There are a few things that can derail this, so you'll need to cover yourself for the following things:
Income protection in the event of Critical Illness. This provides a sum of money for you to cover your day to day expenses and other out of pocket costs should you fall critically ill and are not able to work. Usually recommended to cover at least 5 years of expenses and an additional sum to cover out of pocket. This can be via a limited payment life plan, or a term plan, or a multipay plan, depending on your budget/needs. Many insurers offer such plans but not all plans are similar and you should take time to understand the differences, for example, scope of coverage, payout structure, premiums, etc.
Income protection against Death. This provides a lump sum of money should something happen to you. Not mandatory if you have no dependents or liabilities. Do ask yourself if the $300/mth allowance that you give your parents is essential for them or really out of fillial piety. Coverage usually takes the form of a term plan if you eventually need one. For the coverage amount, you could use a multiple such as 10 x of your current income, or calculate based on your current liabilities.
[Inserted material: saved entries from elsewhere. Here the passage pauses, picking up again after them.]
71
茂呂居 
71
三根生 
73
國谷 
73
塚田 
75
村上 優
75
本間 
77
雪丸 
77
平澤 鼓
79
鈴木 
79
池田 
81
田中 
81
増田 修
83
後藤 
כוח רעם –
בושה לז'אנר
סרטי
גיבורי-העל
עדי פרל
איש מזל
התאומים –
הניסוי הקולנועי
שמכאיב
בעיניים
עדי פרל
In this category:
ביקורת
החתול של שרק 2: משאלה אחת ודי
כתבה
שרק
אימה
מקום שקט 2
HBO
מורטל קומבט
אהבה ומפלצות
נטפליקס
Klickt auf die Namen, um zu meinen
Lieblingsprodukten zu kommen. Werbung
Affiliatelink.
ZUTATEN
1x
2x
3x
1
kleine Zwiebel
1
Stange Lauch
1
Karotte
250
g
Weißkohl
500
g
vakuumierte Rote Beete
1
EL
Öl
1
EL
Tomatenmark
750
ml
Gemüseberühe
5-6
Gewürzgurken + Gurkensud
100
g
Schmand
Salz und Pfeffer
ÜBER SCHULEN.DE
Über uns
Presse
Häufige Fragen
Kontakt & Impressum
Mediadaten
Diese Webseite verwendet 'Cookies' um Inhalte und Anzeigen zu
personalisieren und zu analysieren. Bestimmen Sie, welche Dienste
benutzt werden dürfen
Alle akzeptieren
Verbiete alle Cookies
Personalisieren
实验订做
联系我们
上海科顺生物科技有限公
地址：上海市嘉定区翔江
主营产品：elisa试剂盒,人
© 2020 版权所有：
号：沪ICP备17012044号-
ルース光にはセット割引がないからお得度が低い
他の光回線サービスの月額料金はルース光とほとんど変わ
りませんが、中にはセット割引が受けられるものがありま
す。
Personal Accident. For the minor stuff like TCM claims, etc.
Generally, you should not have to spend more than 10% of your income on coverage.
You can work with an independent financial advisor who can provide multiple options and explain in detail what you will need to know about the types of insurance as well as the options from various insurers before you come to a decision, especially with respect to cost effectiveness as well as the minor differences between the plans.
You will want to be comfortable to share your fiinancial details with your advisor as that will be important for the advisor to consider your current situation before suggesting suitable solutions.